Le facteur se troubla soudain.

— Du moment que vous savez et qu’il est mort… balbutia-t-il. Sans compter que je n’ai même pas enfreint le règlement… Il m’avait seulement demandé de ne pas jeter dans la boîte certaines lettres et de les garder jusqu’à son retour, quand il était en voyage…

— Quelles lettres ?

— Oh ! il n’y en avait pas des tas… A peine une tous les deux ou trois mois… Des enveloppes bleues, bon marché… L’adresse était écrite à la machine…

— Elles ne portaient pas l’adresse de l’expéditeur ?

— L’adresse, non !… Mais je ne pouvais pas me tromper car, au dos, il était écrit, à la machine aussi : Ex. : M. Jacob… Est-ce que j’ai mal fait ?

— D’où venaient ces lettres ?

— De Paris…

— Vous ignorez l’arrondissement ?

— J’ai regardé… Mais ça changeait chaque fois…

— Quand la dernière est-elle arrivée ?

— Attendez… Nous sommes le 29, n’est-ce pas ?… Mercredi… Alors, c’était jeudi soir… Mais je n’ai vu M. Gallet que vendredi matin, alors qu’il partait à la pêche…

— Et il est allé à la pêche ?

— Non ! Il est rentré chez lui, après m’avoir donné cinq francs, comme d’habitude… Cela m’a fait quelque chose quand j’ai appris qu’on l’avait tué… Vous croyez que la lettre…

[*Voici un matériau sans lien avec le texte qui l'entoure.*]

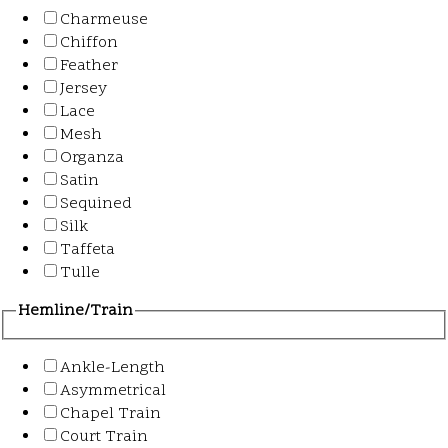
Charmeuse
Chiffon
Feather
Jersey
Lace
Mesh
Organza
Satin
Sequined
Silk
Taffeta
Tulle
Hemline/Train
Ankle-Length
Asymmetrical
Chapel Train
Court Train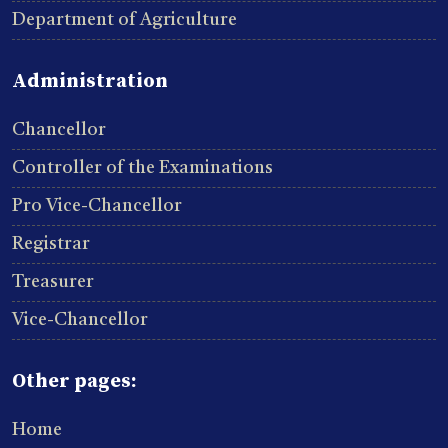
Department of Agriculture
Administration
Chancellor
Controller of the Examinations
Pro Vice-Chancellor
Registrar
Treasurer
Vice-Chancellor
Other pages:
Home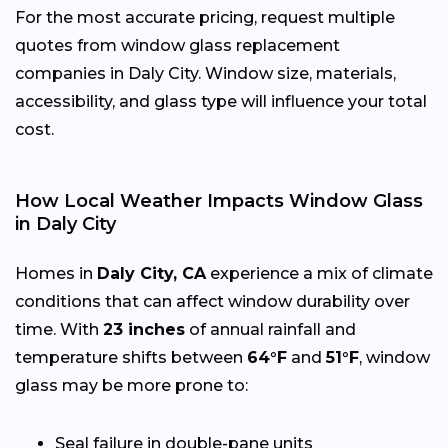
For the most accurate pricing, request multiple
quotes from window glass replacement
companies in Daly City. Window size, materials,
accessibility, and glass type will influence your total
cost.
How Local Weather Impacts Window Glass
in Daly City
Homes in
Daly City, CA
experience a mix of climate
conditions that can affect window durability over
time. With
23 inches
of annual rainfall and
temperature shifts between
64°F
and
51°F
, window
glass may be more prone to:
Seal failure in double-pane units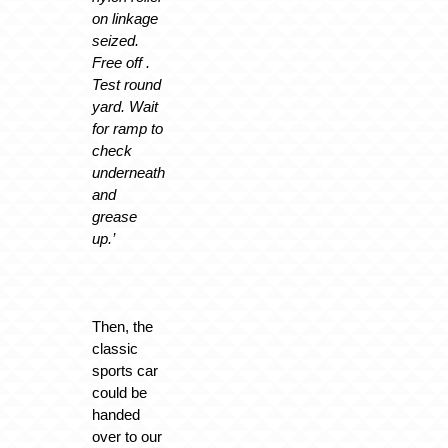
on linkage
seized.
Free off .
Test round
yard. Wait
for ramp to
check
underneath
and
grease
up.’
Then, the
classic
sports car
could be
handed
over to our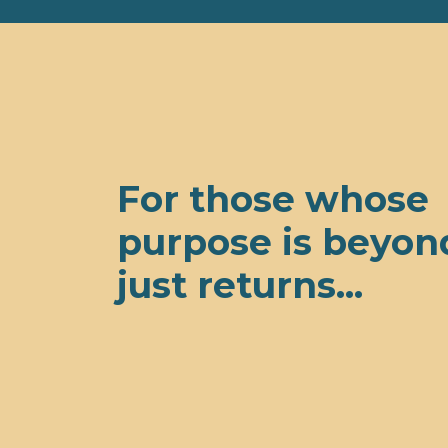
For those whose
purpose is beyon
just returns...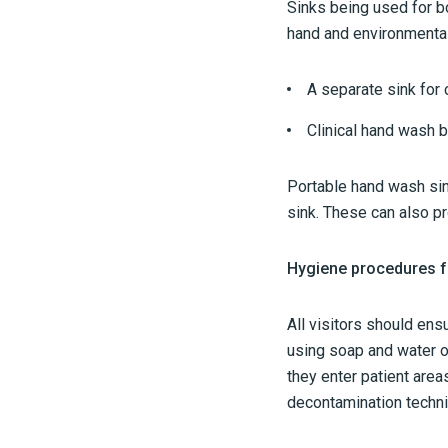
Sinks being used for bo
hand and environmental 
A separate sink for
Clinical hand wash b
Portable hand wash sink
sink. These can also p
Hygiene procedures fo
All visitors should en
using soap and water o
they enter patient area
decontamination techni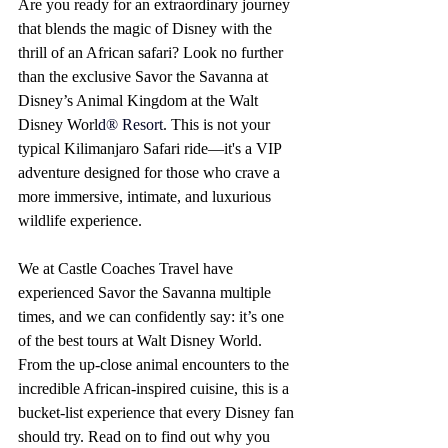
Are you ready for an extraordinary journey 
that blends the magic of Disney with the 
thrill of an African safari? Look no further 
than the exclusive Savor the Savanna at 
Disney’s Animal Kingdom at the Walt 
Disney W
orl
d® Resort
. This is not your 
typical Kilimanjaro Safari ride—it's a VIP 
adventure designed for those who crave a 
more immersive, intimate, and luxurious 
wildlife experience.
We at Castle Coaches Travel have 
experienced Savor the Savanna multiple 
times, and we can confidently say: it’s one 
of the best tours at Walt Disney World. 
From the up-close animal encounters to the 
incredible African-inspired cuisine, this is a 
bucket-list experience that every Disney fan 
should try. Read on to find out why you 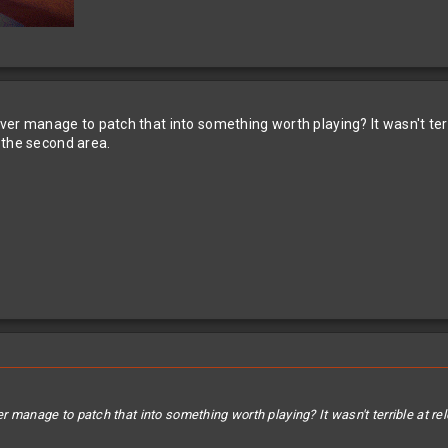
 ever manage to patch that into something worth playing? It wasn't t
 the second area.
ver manage to patch that into something worth playing? It wasn't terrible at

— Il est parti le jour même ?

— Oui… Attention !… C’est le train de Melun que vous attendez ? Ça vient de sonner au passage à niveau… Est-ce que vous allez être obligé d’en parler ?…

Maigret n’eut que le temps de courir sur le quai et de sauter dans l’unique wagon de première classe.

IV

L’escroc des légitimistes

En arrivant pour la seconde fois à l’Hôtel de la Loire, Maigret répondit sans chaleur à M. Tardivon qui l’accueillait avec des airs confidentiels, le conduisait à sa chambre et lui montrait de grandes enveloppes jaunes arrivées à son adresse.

Il y avait là le rapport du médecin légiste, les procès-verbaux de la gendarmerie et de la police de Nevers.

La police de Rouen, de son côté, avait envoyé des renseignements complémentaires sur la caissière Irma Strauss.

— Ce n’est pas tout, exulta l’hôtelier. Le brigadier de gendarmerie est venu pour vous voir. Il demande que vous lui téléphoniez dès votre arrivée… Enfin il y a une femme qui s’est présentée trois fois, sans doute à la suite du boniment du tambour de ville…

— Quelle femme ?

— La mère Canut, la femme du jardinier d’en face… Je vous ai parlé du petit château, vous vous en souvenez ?

— Elle n’a rien dit ?

— Pas si bête ! Du moment qu’il y a une récompense à la clé, ce n’est pas elle qui se laisserait souffler le renseignement, pour autant qu’elle sache quelque chose…

Maigret avait déposé sur la table le dossier rose, ainsi que la photographie de Gallet.

— Faites chercher cette femme et demandez-moi la gendarmerie à l’appareil…

Un peu plus tard, il avait au bout du fil le brigadier, qui lui annonçait que, selon les instructions reçues, il avait ramassé tous les vagabonds à dix lieues à la ronde et qu’il les tenait à sa disposition.

— Il y en a d’intéressants ?

— Ce sont des vagabonds, se contenta de répondre le gendarme.

Pendant trois ou quatre minutes, Maigret resta seul dans sa chambre, en face du monceau de papiers. Et il en attendait d’autres ! Il avait télégraphié à Paris pour demander des renseignements sur Henry Gallet et sur sa maîtresse. A tout hasard, il avait alerté Orléans afin de savoir s’il existait dans la ville un M. Clément.